Leaning forward, bubbling with excitement in a booth at Hollywood's Kitchen 24, Wilsey says he wanted the essayists to capture "how you see or understand this place and that can only really be in this place. Something that is so deeply about a place and couldn't really be anywhere else."

The editors were inspired, as was Alistair Cooke before them, by the Federal Writers' Project American Guide series. Those 48 volumes, published from 1935 to 1943, were commissioned by the Works Progress Administration. Hundreds of writers -- including Zora Neale Hurston and John Cheever -- were employed to write histories, detail commerce and industry, even map out driving tours. At 500-plus pages each, the guides were certainly thorough. Yet can descriptions of the legislature and agriculture convey the essence of a state?

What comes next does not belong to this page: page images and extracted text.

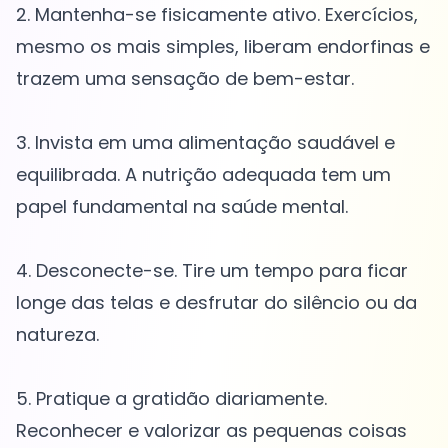
2. Mantenha-se fisicamente ativo. Exercícios,
mesmo os mais simples, liberam endorfinas e
trazem uma sensação de bem-estar.
3. Invista em uma alimentação saudável e
equilibrada. A nutrição adequada tem um
papel fundamental na saúde mental.
4. Desconecte-se. Tire um tempo para ficar
longe das telas e desfrutar do silêncio ou da
natureza.
5. Pratique a gratidão diariamente.
Reconhecer e valorizar as pequenas coisas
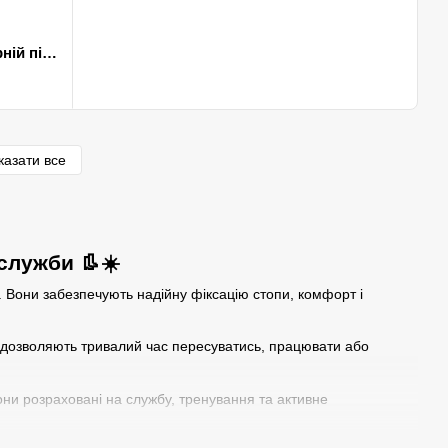
Жіночі Берці з нубуку на протекторній підошві койот розмір 40
казати все
 служби 👢☀️
у. Вони забезпечують надійну фіксацію стопи, комфорт і
ни дозволяють тривалий час пересуватись, працювати або
Вони розраховані на службу, тренування та активне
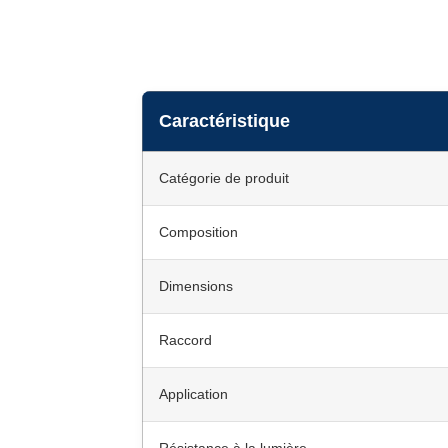
Caractéristique
Catégorie de produit
Composition
Dimensions
Raccord
Application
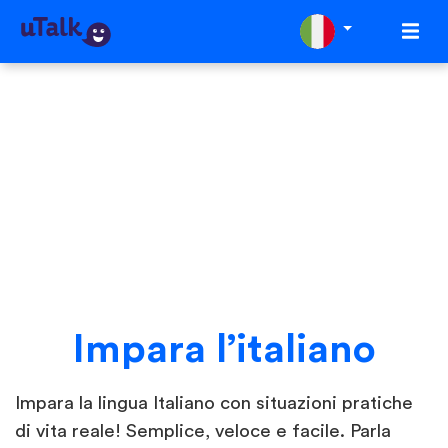
Impara l’italiano
Impara la lingua Italiano con situazioni pratiche
di vita reale! Semplice, veloce e facile. Parla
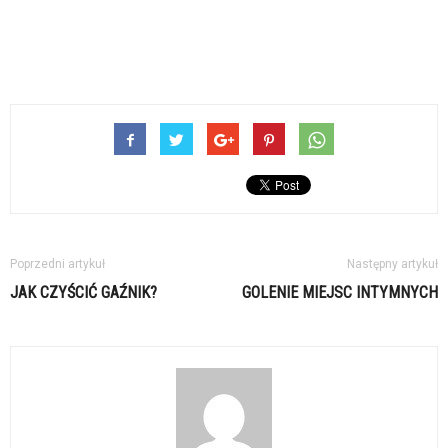
Poprzedni artykuł
Następny artykuł
JAK CZYŚCIĆ GAŹNIK?
GOLENIE MIEJSC INTYMNYCH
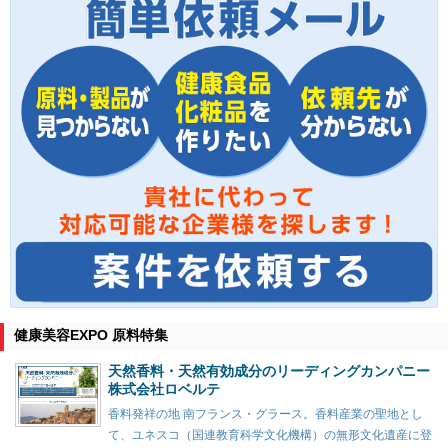
健康美容EXPO 原料特集
天然香料・天然有効成分のリーディングカンパニー
株式会社ロベルテ
香料発祥の地 南フランス・グラース。香料産業の聖地とし
て、ユネスコ（国連教育科学文化機構）の無形文化遺産に登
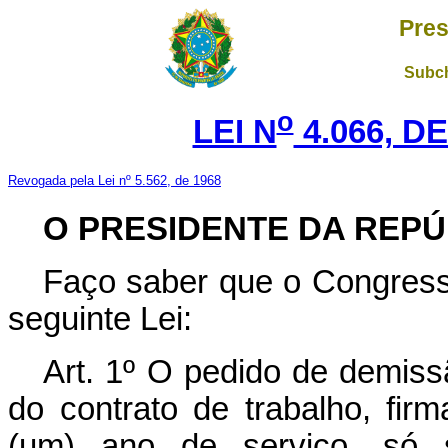
Pres
Subch
o
LEI N
4.066, DE
Revogada pela Lei nº 5.562, de 1968
O PRESIDENTE DA REPÚ
Faço saber que o Congress
seguinte Lei:
Art. 1º O pedido de demiss
do contrato de trabalho, f
(um) ano de serviço, só 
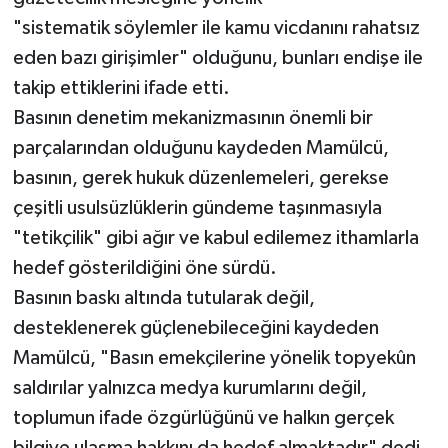
"sistematik söylemler ile kamu vicdanını rahatsız
eden bazı girişimler" olduğunu, bunları endişe ile
takip ettiklerini ifade etti.
Basının denetim mekanizmasının önemli bir
parçalarından olduğunu kaydeden Mamülcü,
basının, gerek hukuk düzenlemeleri, gerekse
çeşitli usulsüzlüklerin gündeme taşınmasıyla
"tetikçilik" gibi ağır ve kabul edilemez ithamlarla
hedef gösterildiğini öne sürdü.
Basının baskı altında tutularak değil,
desteklenerek güçlenebileceğini kaydeden
Mamülcü, "Basın emekçilerine yönelik topyekûn
saldırılar yalnızca medya kurumlarını değil,
toplumun ifade özgürlüğünü ve halkın gerçek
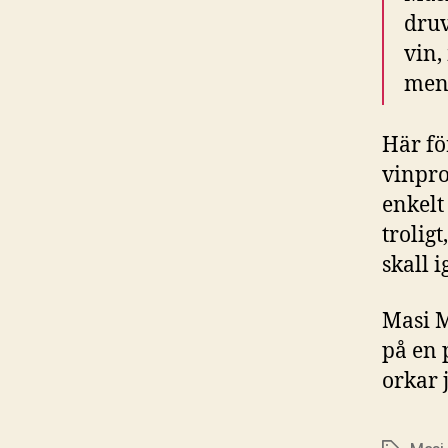
druv
vin,
men 
Här fö
vinpro
enkelt
trolig
skall 
Masi M
på en 
orkar 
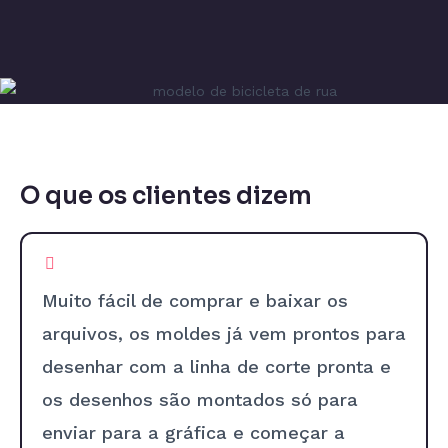
O que os clientes dizem
Muito fácil de comprar e baixar os
arquivos, os moldes já vem prontos para
desenhar com a linha de corte pronta e
os desenhos são montados só para
enviar para a gráfica e começar a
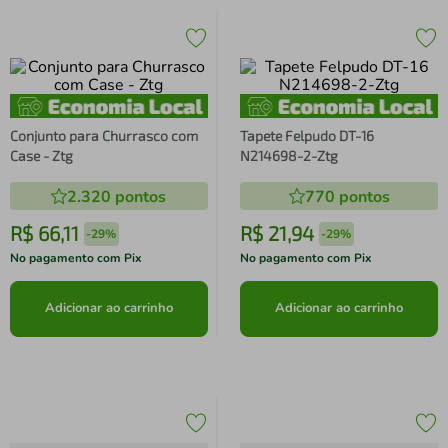
Conjunto para Churrasco com
Tapete Felpudo DT-16
Case - Ztg
N214698-2-Ztg
2.320
pontos
770
pontos
R$
66
,
11
R$
21
,
94
-
29%
-
29%
No pagamento com Pix
No pagamento com Pix
Adicionar ao carrinho
Adicionar ao carrinho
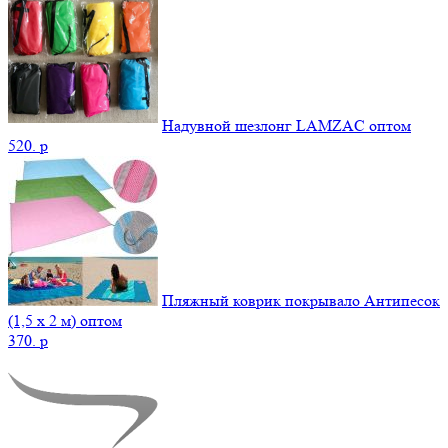
Надувной шезлонг LAMZAC оптом
520.
p
Пляжный коврик покрывало Антипесок
(1,5 х 2 м) оптом
370.
p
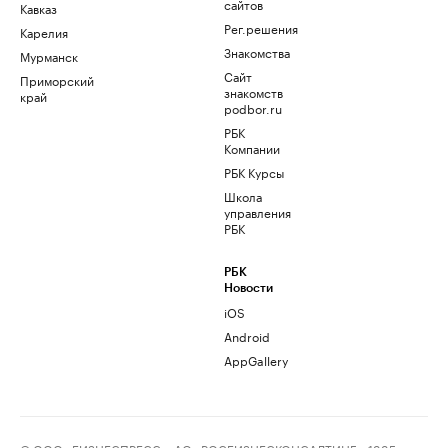
сайтов
Кавказ
Рег.решения
Карелия
Знакомства
Мурманск
Сайт
Приморский
знакомств
край
podbor.ru
РБК
Компании
РБК Курсы
Школа
управления
РБК
РБК
Новости
iOS
Android
AppGallery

That's where Weiland and Wilsey's advice came in. Joshua Ferris, whose debut novel, "Then We Came to the End," was a finalist for a National Book Award last year, was assigned Florida, where he spent part of his youth. (While many authors, like California's William T. Vollmann, are natives, others are transplants; a few visited their states explicitly for this collection.) Ferris skipped the statewide overview. "I'm afraid if I tried it, everyone would be asleep before I even had a chance to list all the state's counties," he writes in an e-mail. Instead, he describes his adolescence on Key West: "To give a rural boy his own body of water is to give him the grace necessary, at least in part, to forgive the adults responsible for relocating him. The canal was unwalled and tree lined, fifteen feet deep and sludge bottomed, the water amber colored and scummy with white flotsam, really ugly. I jumped in every day."